Rail Agencies and Federal Workplace Relations Act
The Hon. MICHAEL GALLACHER: I direct my question without notice to the Minister for Industrial Relations. Did the Minister know that in 2002 the former transport Minister had allowed the Rail Infrastructure Corporation and the State Rail Authority to make enterprise agreements with the relevant unions using the Federal Workplace Relations Act 1996, and not the New South Wales Industrial Relations Act? Will the Minister provide an assurance to the House that in future negotiations for rail employee enterprise agreements will be conducted under the New South Wales Industrial Relations Act?

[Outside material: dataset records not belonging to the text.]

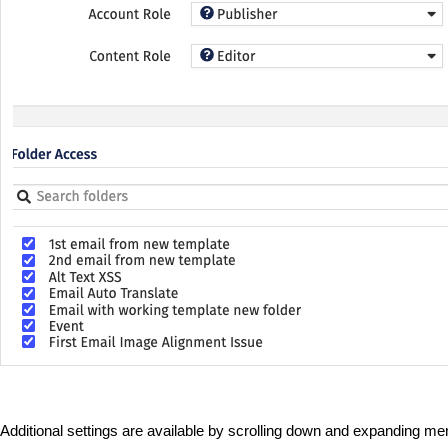
Additional settings are available by scrolling down and expanding m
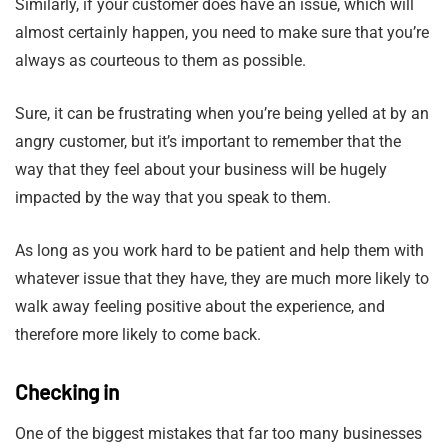
Similarly, if your customer does have an issue, which will
almost certainly happen, you need to make sure that you’re
always as courteous to them as possible.
Sure, it can be frustrating when you’re being yelled at by an
angry customer, but it’s important to remember that the
way that they feel about your business will be hugely
impacted by the way that you speak to them.
As long as you work hard to be patient and help them with
whatever issue that they have, they are much more likely to
walk away feeling positive about the experience, and
therefore more likely to come back.
Checking in
One of the biggest mistakes that far too many businesses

The Hon. JOHN DELLA BOSCA: I am in a similar position to that of the Minister for Transport Services some five minutes ago, in that I feel obliged to refer the Leader of the Opposition to some of the background relating to his question. The Leader of the Opposition would be aware, as a former spokesperson on industrial relations and the current spokesperson on public transport, that for a long period rail employees in New South Wales—indeed in most States of the Commonwealth—have been employed under the Federal jurisdiction and under Federal awards. Going back in history, the fundamental relativity in the Australian economy in the forties, fifties and sixties, and even before that in the inter-war period, was the qualifications of metal trades people, or metal tradesmen as they were in those days. That relativity was used as a basic rate that was translated to a number of Federal awards. In a complex organisation such as the railway system where a wide range of categories of employees perform different kinds of work—workshops, operational, permanent away drivers and so on, with a range of different skills—all the relativities within those awards were arranged around the relativity established by the metal tradesmen.
For that reason, by way of a longstanding tradition, New South Wales Railways and its employees have used Federal awards and a very long heritage of Conservative and Labor State Ministers for Transport have operated on the basis that the Federal award system is the choice and heritage of rail in this country.

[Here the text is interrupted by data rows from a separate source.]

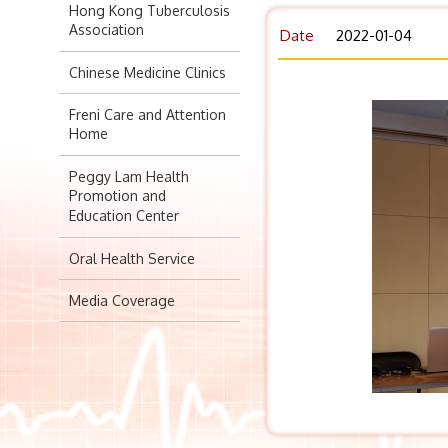
Hong Kong Tuberculosis
Association
Date
2022-01-04
Chinese Medicine Clinics
Freni Care and Attention
Home
Peggy Lam Health
Promotion and
Education Center
Oral Health Service
Media Coverage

The Hon. Michael Gallacher: And you are happy for them to continue with that?
The Hon. JOHN DELLA BOSCA: I have said to the Leader of the Opposition, who is interjecting, that one of the valuable things about the Australian industrial relations system and having a strong New South Wales industrial relations jurisdiction is that it allows both employers and employees a choice to vote with their feet, so to speak, and choose which jurisdiction suits their purposes better. As I have tried to explain in a simple way, there is a long history as to why rail employers and rail employees have chosen for the most part to organise themselves around the Federal award system. For that reason when actions are commenced by both employers and employees they are generally commenced under the Federal legislative arrangements, including the various enterprise agreements that have come into place since the eighties, in both the Commonwealth and State jurisdictions. Variations on those agreements have been introduced by both Conservative and Labor governments.
I am not sure of the import of the question from the Leader of the Opposition other than one of academic interest. The Minister for Transport Services may correct me if I am wrong but there were quite a few State awards that applied, for example, the old railway canvas workers award. That State award lasted for about 50 or 60 years but recently it has been consolidated into the Federal award. A number of other small State awards covered various categories of rail employees. That was again a matter of historical heritage.
The Hon. Michael Gallacher: You were quite happy for them to stay under the Federal award?
The Hon. JOHN DELLA BOSCA: It is really a choice for those State-owned corporations, those Government trading enterprises, about which jurisdiction suits their purposes of employment and suits their particular employment arrangements. If that is a restatement of a fairly basic government policy then I restate it. It does not take away one iota from the general point I have made that there is a great deal of value in having two competing industrial relations jurisdictions; there is a great deal of efficiency in that. As I have said, there is a great deal of attraction in having the superior Act on which the New South Wales one is based, which has an independent umpire, a formal recognition of collective bargaining and recognition of an award safety net. I have always said that it is a superior industrial relations system. I await the election of a Latham government so it can modify the current Federal arrangements along similar lines.